The results indicate that the density of Pseudoterranova larvae in cod declines approximately exponentially with depth and in the case of 60 cm and 7-year-old cod, as a reference, it has been reduced by 50% in depth of about 65 meters and density is particularly zero in such cod living at 210 meters depth. This means that fishing boats, as a precaution against a high number of nematodes in caught cod, should catch fish deeper than 70 meters. To select against cod with high Pseudoterranova, they should fish deeper than 200 meters. This could also be an explanation of the experience of the people from the fish-processing plants, that cod caught by trawlers, in deep waters, have much lower incidence of nematode larvae than cod caught by small boats, in shallow waters.

This observed difference in infestation of cod with sealworm larvae, in relation to fishing depth or distance from the coast, would indicate a stationary nature of cod in relation to those factors, because cod accumulate larvae in their flesh during the lifespan, and it may take years for the larvae to die and disappear from the flesh while even no larvae was ingested with the food (Hauksson unpublished).

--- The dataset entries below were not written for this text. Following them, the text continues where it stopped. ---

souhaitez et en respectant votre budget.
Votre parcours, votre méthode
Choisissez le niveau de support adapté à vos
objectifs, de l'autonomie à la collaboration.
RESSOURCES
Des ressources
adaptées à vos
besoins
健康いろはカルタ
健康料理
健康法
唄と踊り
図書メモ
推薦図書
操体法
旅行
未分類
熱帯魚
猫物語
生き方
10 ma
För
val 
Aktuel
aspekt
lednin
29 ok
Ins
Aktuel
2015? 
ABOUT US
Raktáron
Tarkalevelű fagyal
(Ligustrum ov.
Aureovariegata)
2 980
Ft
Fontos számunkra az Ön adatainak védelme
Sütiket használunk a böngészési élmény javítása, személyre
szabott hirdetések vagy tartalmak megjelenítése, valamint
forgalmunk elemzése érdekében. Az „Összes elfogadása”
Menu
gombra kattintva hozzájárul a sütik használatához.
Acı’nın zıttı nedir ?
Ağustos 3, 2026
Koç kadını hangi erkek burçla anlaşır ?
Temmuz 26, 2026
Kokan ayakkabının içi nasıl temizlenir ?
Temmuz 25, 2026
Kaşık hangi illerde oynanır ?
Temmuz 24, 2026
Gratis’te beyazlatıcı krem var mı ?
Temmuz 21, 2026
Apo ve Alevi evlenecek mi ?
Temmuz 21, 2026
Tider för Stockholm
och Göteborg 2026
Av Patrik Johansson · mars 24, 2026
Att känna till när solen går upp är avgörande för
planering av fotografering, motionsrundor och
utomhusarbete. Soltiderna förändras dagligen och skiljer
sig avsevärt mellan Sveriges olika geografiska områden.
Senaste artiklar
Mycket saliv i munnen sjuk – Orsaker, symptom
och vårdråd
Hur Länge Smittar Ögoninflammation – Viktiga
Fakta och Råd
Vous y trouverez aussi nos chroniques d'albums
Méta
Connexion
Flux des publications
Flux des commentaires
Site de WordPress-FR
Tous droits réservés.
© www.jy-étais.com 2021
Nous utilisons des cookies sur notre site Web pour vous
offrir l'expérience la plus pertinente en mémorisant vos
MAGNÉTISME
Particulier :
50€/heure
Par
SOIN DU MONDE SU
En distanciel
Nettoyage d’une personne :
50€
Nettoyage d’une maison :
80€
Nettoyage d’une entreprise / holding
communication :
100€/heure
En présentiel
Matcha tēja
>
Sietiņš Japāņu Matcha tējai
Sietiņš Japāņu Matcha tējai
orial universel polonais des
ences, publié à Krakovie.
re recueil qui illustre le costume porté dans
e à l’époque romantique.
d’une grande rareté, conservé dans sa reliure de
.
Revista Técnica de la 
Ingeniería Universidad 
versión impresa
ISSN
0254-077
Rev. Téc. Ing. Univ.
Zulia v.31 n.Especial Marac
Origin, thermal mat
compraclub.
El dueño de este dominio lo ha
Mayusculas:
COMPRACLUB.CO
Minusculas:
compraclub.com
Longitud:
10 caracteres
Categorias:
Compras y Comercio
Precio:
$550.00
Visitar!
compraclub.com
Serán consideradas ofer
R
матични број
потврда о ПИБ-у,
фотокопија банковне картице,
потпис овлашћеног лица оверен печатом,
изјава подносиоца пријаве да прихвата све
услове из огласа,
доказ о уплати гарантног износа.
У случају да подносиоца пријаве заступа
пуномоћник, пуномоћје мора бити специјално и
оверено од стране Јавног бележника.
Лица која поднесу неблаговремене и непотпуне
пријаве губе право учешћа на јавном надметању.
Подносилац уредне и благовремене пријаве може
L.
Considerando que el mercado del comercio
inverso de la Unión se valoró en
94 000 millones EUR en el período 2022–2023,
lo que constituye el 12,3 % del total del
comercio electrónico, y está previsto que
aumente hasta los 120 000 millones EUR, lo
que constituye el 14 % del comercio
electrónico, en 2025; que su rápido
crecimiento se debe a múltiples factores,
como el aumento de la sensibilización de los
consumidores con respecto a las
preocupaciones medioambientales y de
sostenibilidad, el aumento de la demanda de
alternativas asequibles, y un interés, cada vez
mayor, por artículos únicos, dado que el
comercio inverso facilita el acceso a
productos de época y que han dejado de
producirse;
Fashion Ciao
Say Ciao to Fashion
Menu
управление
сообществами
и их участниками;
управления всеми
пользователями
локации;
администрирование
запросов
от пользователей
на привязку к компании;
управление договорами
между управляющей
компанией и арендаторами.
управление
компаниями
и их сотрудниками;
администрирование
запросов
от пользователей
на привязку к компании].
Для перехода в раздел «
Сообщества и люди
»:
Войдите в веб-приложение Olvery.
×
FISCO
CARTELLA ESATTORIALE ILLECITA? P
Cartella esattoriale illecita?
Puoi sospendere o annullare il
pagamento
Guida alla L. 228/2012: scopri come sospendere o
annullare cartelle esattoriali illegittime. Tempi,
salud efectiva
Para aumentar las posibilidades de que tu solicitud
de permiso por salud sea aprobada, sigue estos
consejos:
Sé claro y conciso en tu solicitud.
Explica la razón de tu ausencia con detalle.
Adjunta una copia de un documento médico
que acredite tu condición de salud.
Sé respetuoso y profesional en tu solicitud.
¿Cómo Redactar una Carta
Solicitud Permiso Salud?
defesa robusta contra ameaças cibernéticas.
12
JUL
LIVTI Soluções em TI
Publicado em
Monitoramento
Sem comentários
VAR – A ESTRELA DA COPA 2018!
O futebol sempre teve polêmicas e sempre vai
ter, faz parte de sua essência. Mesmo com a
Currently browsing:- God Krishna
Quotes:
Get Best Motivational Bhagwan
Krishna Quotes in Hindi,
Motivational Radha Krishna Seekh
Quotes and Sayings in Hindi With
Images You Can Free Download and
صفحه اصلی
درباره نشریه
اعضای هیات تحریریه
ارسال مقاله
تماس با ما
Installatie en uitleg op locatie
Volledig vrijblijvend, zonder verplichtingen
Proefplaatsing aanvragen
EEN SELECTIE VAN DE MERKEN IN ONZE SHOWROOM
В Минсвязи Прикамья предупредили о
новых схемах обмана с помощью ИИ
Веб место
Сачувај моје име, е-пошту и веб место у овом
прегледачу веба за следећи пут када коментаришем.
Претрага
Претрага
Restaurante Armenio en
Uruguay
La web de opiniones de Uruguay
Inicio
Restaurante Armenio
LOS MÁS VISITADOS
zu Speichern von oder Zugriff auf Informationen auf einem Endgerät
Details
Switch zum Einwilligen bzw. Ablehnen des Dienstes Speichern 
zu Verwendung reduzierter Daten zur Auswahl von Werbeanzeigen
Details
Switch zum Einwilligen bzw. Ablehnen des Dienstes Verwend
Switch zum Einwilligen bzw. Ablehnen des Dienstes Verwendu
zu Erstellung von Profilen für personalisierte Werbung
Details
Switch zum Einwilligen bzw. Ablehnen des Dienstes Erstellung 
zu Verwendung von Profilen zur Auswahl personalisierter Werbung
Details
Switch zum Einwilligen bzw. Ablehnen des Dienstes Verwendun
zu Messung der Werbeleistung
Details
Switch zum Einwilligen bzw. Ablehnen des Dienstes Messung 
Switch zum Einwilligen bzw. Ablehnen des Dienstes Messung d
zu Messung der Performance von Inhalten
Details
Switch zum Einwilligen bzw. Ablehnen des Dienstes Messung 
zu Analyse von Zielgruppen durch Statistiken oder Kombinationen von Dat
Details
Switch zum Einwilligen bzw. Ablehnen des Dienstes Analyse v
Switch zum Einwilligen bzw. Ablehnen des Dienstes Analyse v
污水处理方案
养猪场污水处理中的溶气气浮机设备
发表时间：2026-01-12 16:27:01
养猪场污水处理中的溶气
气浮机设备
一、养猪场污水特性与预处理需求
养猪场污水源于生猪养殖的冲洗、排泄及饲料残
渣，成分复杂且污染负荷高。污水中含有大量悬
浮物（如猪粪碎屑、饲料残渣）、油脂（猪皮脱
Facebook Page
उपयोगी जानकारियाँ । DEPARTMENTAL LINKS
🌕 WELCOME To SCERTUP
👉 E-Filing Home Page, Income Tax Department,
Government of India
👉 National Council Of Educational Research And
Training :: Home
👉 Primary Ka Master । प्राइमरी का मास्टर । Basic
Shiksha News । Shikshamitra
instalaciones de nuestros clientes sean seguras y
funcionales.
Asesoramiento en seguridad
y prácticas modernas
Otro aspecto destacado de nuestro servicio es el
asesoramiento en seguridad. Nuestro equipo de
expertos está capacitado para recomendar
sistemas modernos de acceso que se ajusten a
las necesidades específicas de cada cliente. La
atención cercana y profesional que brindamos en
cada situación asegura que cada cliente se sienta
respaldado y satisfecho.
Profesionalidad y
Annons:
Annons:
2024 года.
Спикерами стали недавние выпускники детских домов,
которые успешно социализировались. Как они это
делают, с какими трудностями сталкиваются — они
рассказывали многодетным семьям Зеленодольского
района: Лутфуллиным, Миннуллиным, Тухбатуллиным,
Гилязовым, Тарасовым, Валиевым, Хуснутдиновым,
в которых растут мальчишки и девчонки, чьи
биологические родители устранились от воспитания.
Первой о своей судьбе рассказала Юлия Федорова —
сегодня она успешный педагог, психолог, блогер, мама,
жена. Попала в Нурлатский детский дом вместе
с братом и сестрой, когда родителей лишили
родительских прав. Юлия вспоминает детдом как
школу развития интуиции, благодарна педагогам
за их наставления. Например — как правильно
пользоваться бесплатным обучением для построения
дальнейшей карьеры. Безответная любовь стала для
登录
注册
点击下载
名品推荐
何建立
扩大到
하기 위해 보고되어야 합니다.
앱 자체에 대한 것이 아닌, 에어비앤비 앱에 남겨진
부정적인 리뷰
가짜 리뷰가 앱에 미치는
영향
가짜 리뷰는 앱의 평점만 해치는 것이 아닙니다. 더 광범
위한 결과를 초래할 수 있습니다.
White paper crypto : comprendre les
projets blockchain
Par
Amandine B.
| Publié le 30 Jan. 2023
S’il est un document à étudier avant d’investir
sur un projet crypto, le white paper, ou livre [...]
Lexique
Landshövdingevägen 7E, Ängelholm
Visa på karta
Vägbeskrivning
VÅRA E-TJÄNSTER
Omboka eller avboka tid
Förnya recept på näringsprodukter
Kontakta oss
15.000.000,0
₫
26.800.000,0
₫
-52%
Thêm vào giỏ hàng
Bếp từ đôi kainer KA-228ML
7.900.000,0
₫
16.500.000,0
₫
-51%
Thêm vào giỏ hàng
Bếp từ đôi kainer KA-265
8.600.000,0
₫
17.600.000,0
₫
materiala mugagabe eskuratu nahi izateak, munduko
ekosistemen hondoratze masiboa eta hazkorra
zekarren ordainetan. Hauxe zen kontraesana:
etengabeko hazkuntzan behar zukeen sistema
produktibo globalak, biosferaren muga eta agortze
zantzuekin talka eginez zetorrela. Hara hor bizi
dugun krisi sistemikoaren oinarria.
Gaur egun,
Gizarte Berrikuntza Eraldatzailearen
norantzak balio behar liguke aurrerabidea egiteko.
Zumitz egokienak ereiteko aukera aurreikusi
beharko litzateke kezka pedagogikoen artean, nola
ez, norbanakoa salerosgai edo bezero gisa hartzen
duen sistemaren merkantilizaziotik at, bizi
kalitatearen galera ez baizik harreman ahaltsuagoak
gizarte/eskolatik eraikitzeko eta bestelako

Recent observation on cod’s otolith growth and shape [24], migration patterns, by using data storage tags [25], and genetics, by investigating the Pan I locus [26] of Icelandic cod indicate that fish can be classified into deep-water and shallow water behavioral types, that either forage and stay mainly in shallow water, or migrate to deeper and colder waters foraging at thermal fronts and going to shallow-water only for breeding. Such different behavior of cods would probably cause quite a difference in sealworm burden between the cod types.


Mr. Gunnsteinn Gislason, merchant, helped out in organizing the sampling of the cod, and Mr. Hrafn Jonsson, fisherman, collected the cod after directions from the author. Fisheries and fish sale organizations of Iceland sponsored this research.